The Snow Report
Mount Bachelor eked its way onto our list thanks to its strong environmental and educational programs. Located on U.S. Forest Service land, the day-use hill conforms to the National Environmental Policy Act: There’s a notable recycling program, electricity gets offset with wind-power purchases, and the biodiesel fleet adheres to a strict no-idling rule. There’s little need for snowmaking, either: Of the mountain’s 3,683 skiable acres, only 25 get blanketed in the manufactured stuff. The 71-trail terrain, which gets an impressive 23 percent powder days per season and 387 snowfall inches per year, traverses a modest 3,365 vertical feet serviced by 14 lifts.
The robust ski school enlists Level 3 instructors and occasionally offers Olympian-led clinics. It’s particularly good for beginners: The lauded “Ski or Ride in 5” program ($199 covers five days of lifts, lessons, and rentals, plus a season pass) promises to convert first-timers into lifelong devotees. If kids don’t want to learn to ski, a childcare program keeps them entertained (but closes daily at 3:45 p.m.).
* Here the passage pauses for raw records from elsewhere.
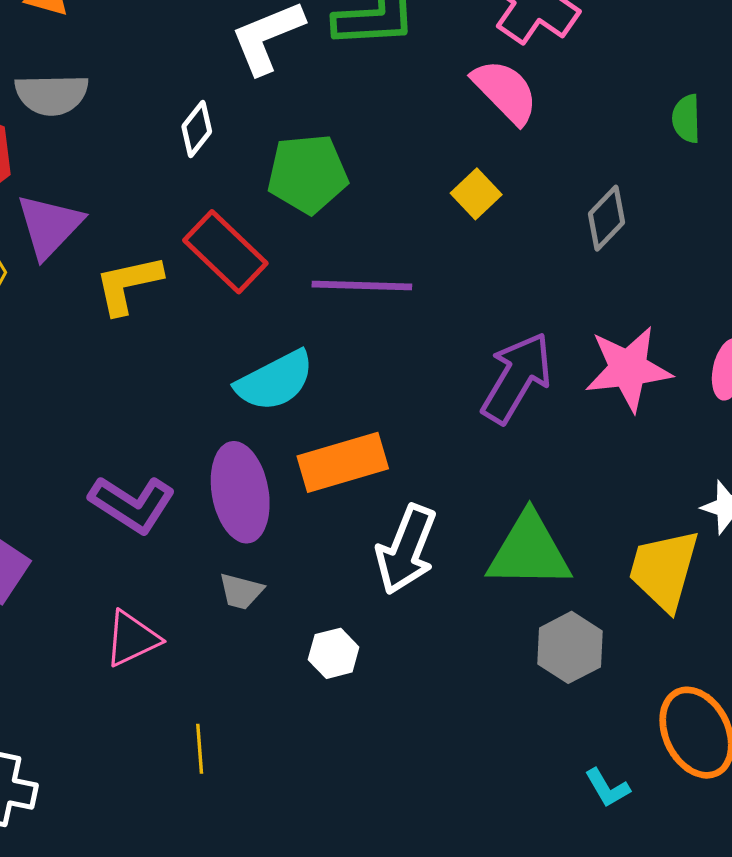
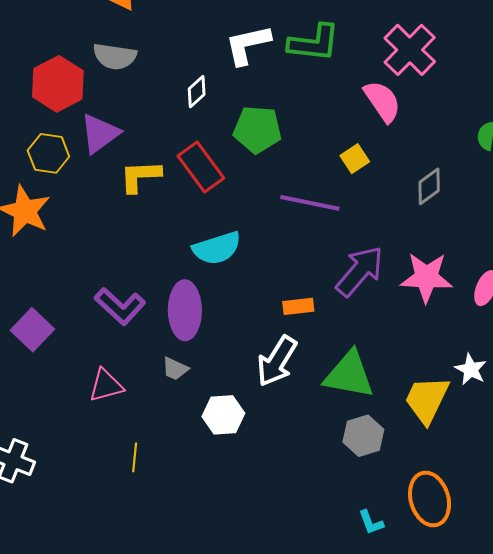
purple line: (362, 285) -> (310, 203), moved
orange rectangle: (343, 462) -> (298, 306), moved, size x0.6
white hexagon: (334, 653) -> (223, 415), size x1.4

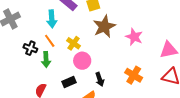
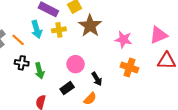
pink star: (134, 37) -> (123, 40), moved
orange line: (50, 41) -> (18, 40), moved
yellow cross: (74, 43) -> (59, 30), moved, turned -32

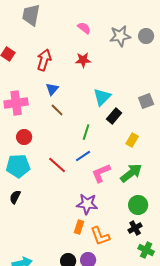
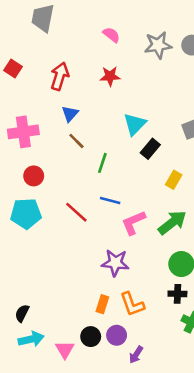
green line: (86, 132) -> (102, 163), moved
blue line: (83, 156) -> (110, 201), turned 49
black semicircle: (15, 197) -> (22, 313), moved
orange rectangle: (79, 227) -> (102, 304), moved
black cross: (135, 228) -> (177, 294), turned 32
Mount Bachelor also earned points for its gorgeous scenery, as well as its non-ski niceties, like a tube park, snowshoe tours, and roundtrip shuttle access to Bend (stay at the Oxford Hotel) but got docked for not providing 24-hour emergency service—it’s more than 20 miles to the nearest hospital, though a doctor’s on call at hill’s base. There’s not much in the way of housing rentals either, though camping options are plentiful.
Keep an eye on Mount Bachelor, however: Its managers are betting $3 million that renovating and expanding its base area will soon kick this place up a notch.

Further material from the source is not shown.